Из Эдинбурга я отправился в Хайлендс. По возвращении я приехал из Глазго в Дамфрис и, намереваясь доставить письмо, которое привез из Рима, навел справки о Крейгенпуттоке. Это была ферма в Нитсдейле, в приходе Данскор, в шестнадцати милях оттуда. Никакой общественный экипаж не проезжал рядом, поэтому я взял частный экипаж из гостиницы. Я нашел дом среди пустынных вересковых холмов, где одинокий ученый питал свое могучее сердце. Карлейль был человеком с юности, автором, которому не нужно было прятаться от своих читателей, и таким же абсолютным человеком мира, неизвестным и изгнанным на той горной ферме, как если бы он владел на своих условиях тем, что есть лучшего в Лондоне. Он был высок и худощав, со скалистым лбом, уверенный в себе и легко владеющий своими необычайными способностями к беседе; с явным удовольствием цепляющийся за свой северный акцент; полный живых анекдотов и с потоком юмора, который омывал все, на что он смотрел. Его речь, игриво возвышающая привычные предметы, сразу же знакомила спутника с его ларами и лемурами, и было очень приятно узнать, что было предопределено стать красивой мифологией. Немного было предметов и одинок был человек, «ни одного человека, с которым можно было бы поговорить в радиусе шестнадцати миль, кроме священника Данскора»; так что книги неизбежно становились его темами.

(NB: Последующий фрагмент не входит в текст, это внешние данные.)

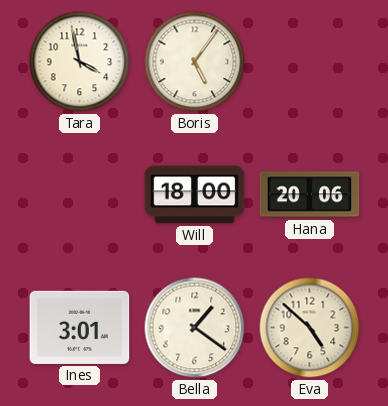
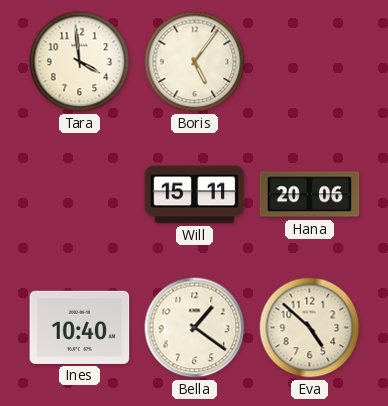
Tara: 3:58 -> 3:59
Will: 18:00 -> 15:11
Ines: 3:01 -> 10:40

У него были свои названия для всех предметов, привычных для его дискурса. «Блэквудс» был «песочным журналом»; «Фрейзерс», более близкий к возможности жизни, был «грязевым журналом»; кусок дороги неподалеку, который отмечал какое-то неудачное предприятие, был «могилой последнего шестипенсовика». Когда чрезмерная похвала какому-либо гению раздражала его, он делал вид, что безмерно восхищается талантом, проявленным его свиньей. Он потратил много времени и изобретательности, чтобы ограничить бедное животное одним загоном в его хлеву, но свинья, благодаря великим проявлениям суждения, нашла способ опустить доску и обманула его. Несмотря на это, он все еще считал человека самым пластичным маленьким существом на планете и любил смерть Нерона, «Qualis artifex pereo!», больше, чем большинство историй. Он поклоняется человеку, который проявит ему любую истину. Одно время он много расспрашивал и читал об Америке. Принцип Лэндора был простым бунтом, и этого, как он опасался, был американский принцип. Лучшее, что он знал об этой стране, было то, что в ней человек может иметь еду за свой труд. Он читал в книге Стюарта, что, когда тот спросил в нью-йоркском отеле о чистильщике обуви, его отправили через улицу, и он нашел Мунго в его собственном доме обедающим жареной индейкой.
Мы говорили о книгах. Платона он не читает, и он пренебрежительно отозвался о Сократе; а когда на него надавили, упорствовал в том, чтобы сделать Мирабо героем. Гиббона он назвал великолепным мостом из старого мира в новый. Его собственное чтение было многообразным. «Тристрам Шенди» был одной из его первых книг после «Робинзона Крузо», а «Америка» Робертсона — ранним фаворитом. «Исповедь» Руссо открыла ему, что он не тупица; и прошло уже десять лет с тех пор, как он выучил немецкий язык по совету человека, который сказал ему, что он найдет в этом языке то, что ищет.
В этот момент он придерживался отчаянных или сатирических взглядов на литературу; перечислял невероятные суммы, выплаченные за один год великими книготорговцами за рекламу. Отсюда следует, что ни одной газете сейчас не доверяют, книги не покупаются, и книготорговцы находятся на грани банкротства.